Archbishop reflects on visit to Emmaus Homeless Community
Friday 22nd February 2008The Archbishops of Canterbury and York spent time during their joint visit to Cambridge looking at the Churches' response to homelessness by visiting the Emmaus Community in Landbeach.
The Emmaus Community at Landbeach is one of 14 centres in the UK that offers a home for up to thirty people who were formerly homeless which provides not only shelter but work in accordance with the principles of acceptance, sharing, working for others of greater need and self respect. Emmaus Communities enable people to move on from homelessness, providing work and a home in a supportive, family environment. Companions, as residents are known, work full time collecting renovating and reselling donated furniture. This work supports the Community financially and enables residents to develop skills and rebuild their self-respect.

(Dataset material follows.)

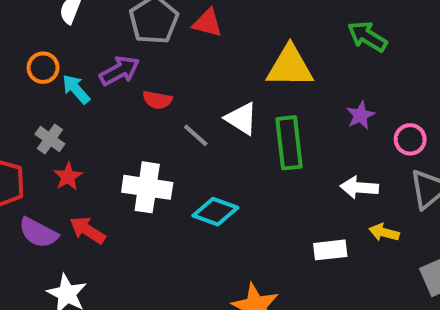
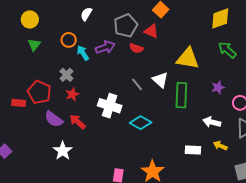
red semicircle: (157, 100) -> (136, 48), moved

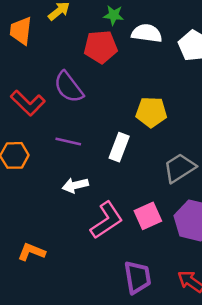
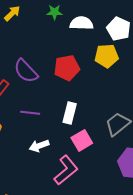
red pentagon: (101, 47) -> (67, 68), moved
yellow pentagon: (151, 112) -> (107, 56), moved
pink square: (148, 216) -> (82, 140), moved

Dr Williams reflected on the visit and on his concern for the very vulnerable in society saying, "I'm quite worried about what we see but also about the hidden elements in many cities where people are in vulnerable short-term accommodation and that's not always registered as homelessness, so people who do have a roof over their heads are still in some sense homeless because they have no security. And what's wonderful about this project, about Emmaus generally, is of course that it's not just a soup kitchen. As you can see, it actually gives people skills, it keeps them occupied, and it allows them to make a living which is ploughed back into the community life. And that sort of constructive work which gives people their dignity is hugely important I think".
When asked about the practicalities of engaging with vulnerable individuals on the edge of society Dr Williams said, "I think we start by not being frightened of them. We start by being willing to talk to them, ask their names and engage with them. And then, you know, projects like this give them a chance to show what they're capable of".